Before you commit to a costly vacation, crunch some numbers to see how much you can afford to spend. And try not to dip into your emergency fund to pay for a trip. That money should be reserved for unplanned expenses only.
2. Am I getting a good deal?
Summer is a popular time to travel — it’s when the weather is warm and school’s not in session. But because so many people book trips during the summer, prices can easily get inflated, and you may end up spending a lot more by virtue of traveling at a peak time.
Before you firm up plans to take a summer trip, ask yourself if you have the option to get away at a different point during the year and if doing so will save you money. If you don’t have school-aged kids, for example, you can travel for two weeks in October without academic repercussions. If that’s the case, you may want to postpone a summer trip to the fall if doing so saves you hundreds or even thousands of dollars.
3. Am I using the right credit cards to book my plans?

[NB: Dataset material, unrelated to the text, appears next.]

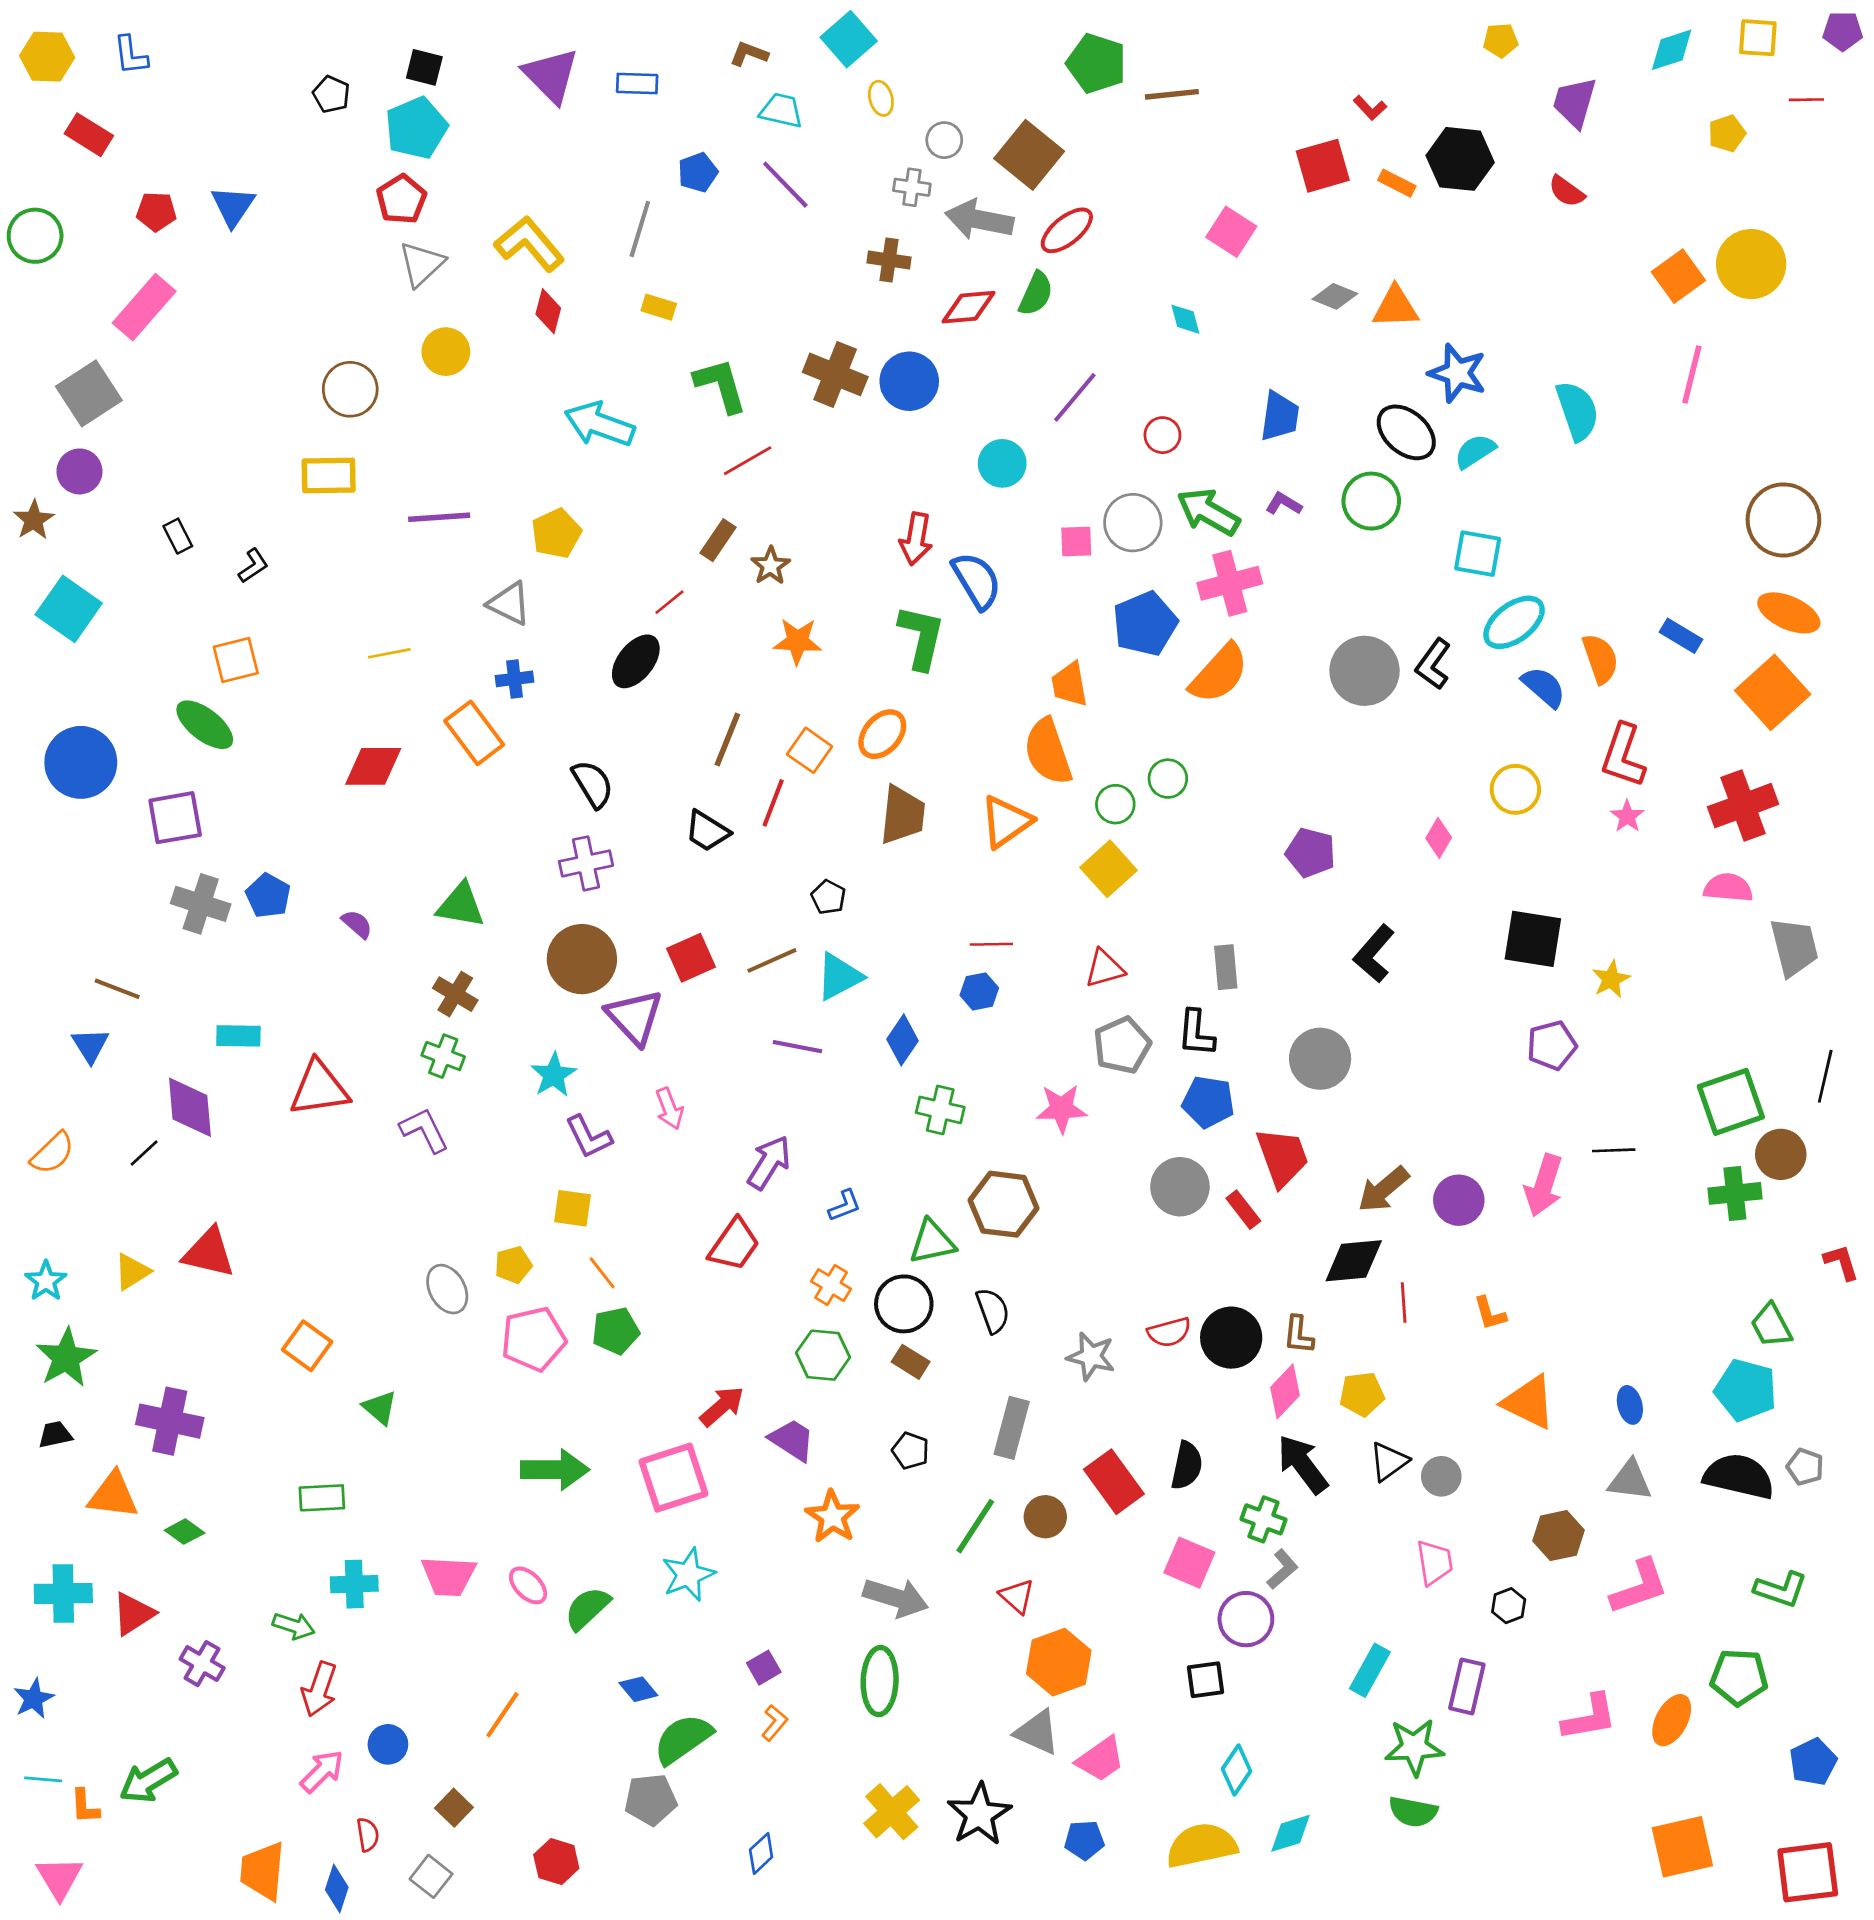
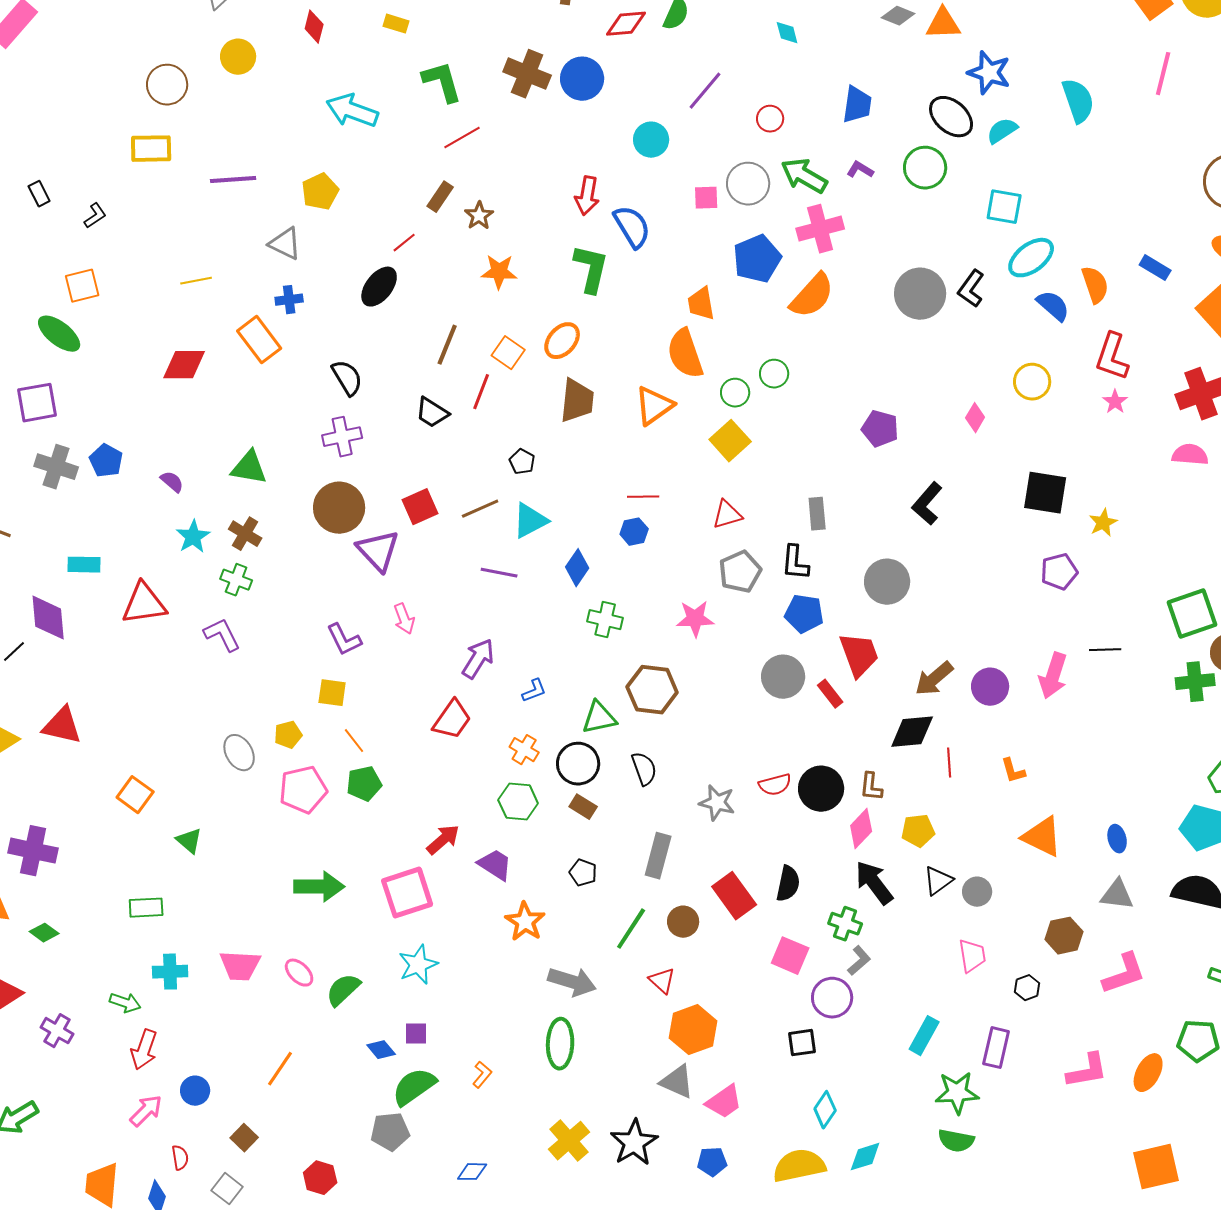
cyan star: (554, 1075) -> (193, 537), moved
purple square: (764, 1668) -> (416, 1034), moved, turned 30
blue diamond: (761, 1853) -> (472, 1172), turned 44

Putting your hotels, flights, and rental car on the right credit card could result in serious cash back — money you can use to pay for extras or offset the cost of booking it. In fact, if you don’t already have a travel rewards card, it pays to apply for one before solidifying your plans. You may find that by using one of these cards, you’ll enjoy cost-saving perks like discounted reservations and free checked baggage on flights.

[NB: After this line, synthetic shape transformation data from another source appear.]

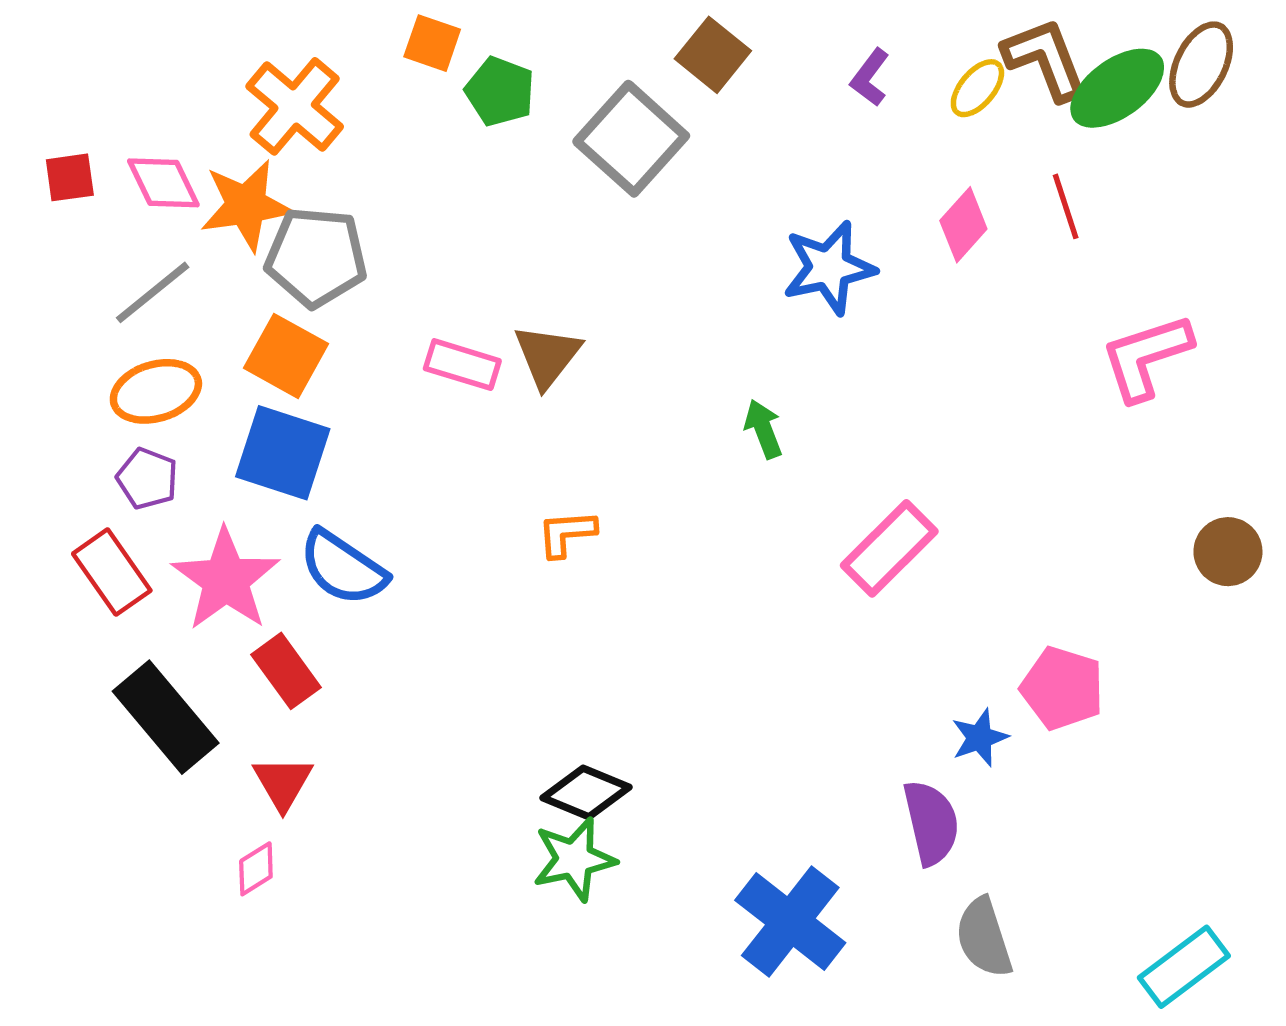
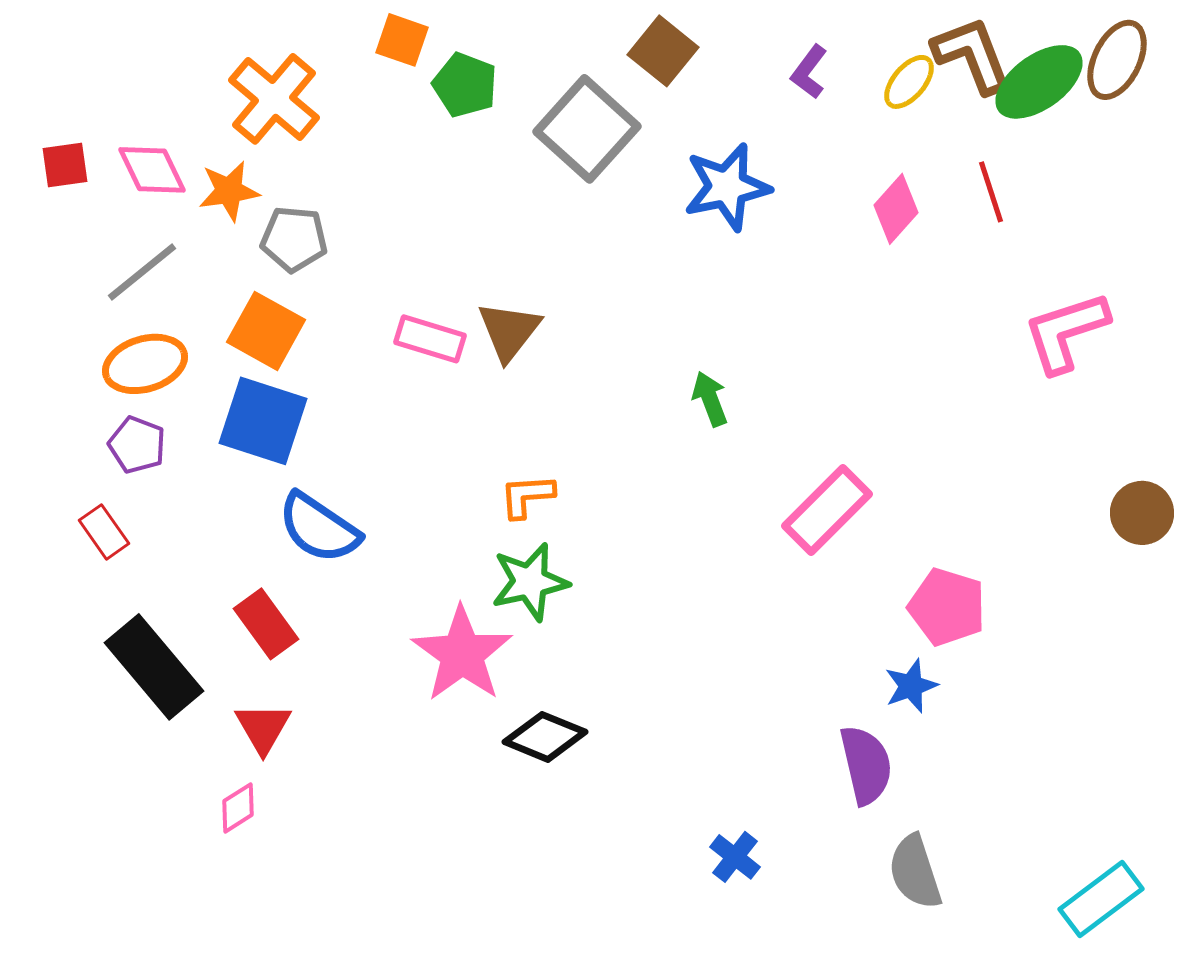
orange star: (246, 205) -> (229, 191), size x0.7
gray pentagon: (316, 257) -> (294, 239), size x0.7
blue star: (829, 268) -> (727, 187), moved
red rectangle: (112, 572) -> (104, 532), size x0.7
pink star: (226, 580) -> (462, 654), moved
pink pentagon: (1062, 688) -> (947, 607), moved
green star: (574, 859) -> (530, 582), moved
blue cross: (790, 922) -> (735, 857), size x0.5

Many people are excited to get away this summer, and if you haven’t left your neighborhood much over the past year, you may be looking at an extended getaway. But before you take that mega-trip, make sure you can swing it financially, you’re traveling at the right time, and you’re charging your expenses on the best credit card. The last thing you want to do is sink tons of effort and money into your trip, only to realize you made some sort of major mistake along the way.